What you will do: Write out all of the entries that follow, word for word, but skip the pictures.

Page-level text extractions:

· · · ·

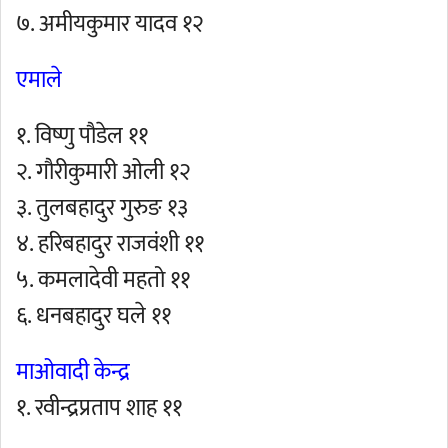
७. अमीयकुमार यादव १२
एमाले
१. विष्णु पौडेल ११
२. गौरीकुमारी ओली १२
३. तुलबहादुर गुरुङ १३
४. हरिबहादुर राजवंशी ११
५. कमलादेवी महतो ११
६. धनबहादुर घले ११
माओवादी केन्द्र
१. रवीन्द्रप्रताप शाह ११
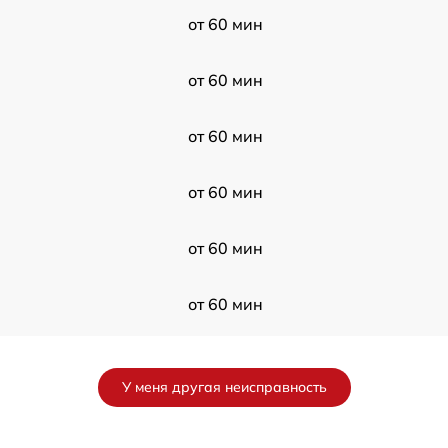
от 60 мин
от 60 мин
от 60 мин
от 60 мин
от 60 мин
от 60 мин
от 60 мин
У меня другая неисправность
от 60 мин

· · · ·

Response:
७. अमीयकुमार यादव १२
एमाले
१. विष्णु पौडेल ११
२. गौरीकुमारी ओली १२
३. तुलबहादुर गुरुङ १३
४. हरिबहादुर राजवंशी ११
५. कमलादेवी महतो ११
६. धनबहादुर घले ११
माओवादी केन्द्र
१. रवीन्द्रप्रताप शाह ११
от 60 мин
от 60 мин
от 60 мин
от 60 мин
от 60 мин
от 60 мин
от 60 мин
У меня другая неисправность
от 60 мин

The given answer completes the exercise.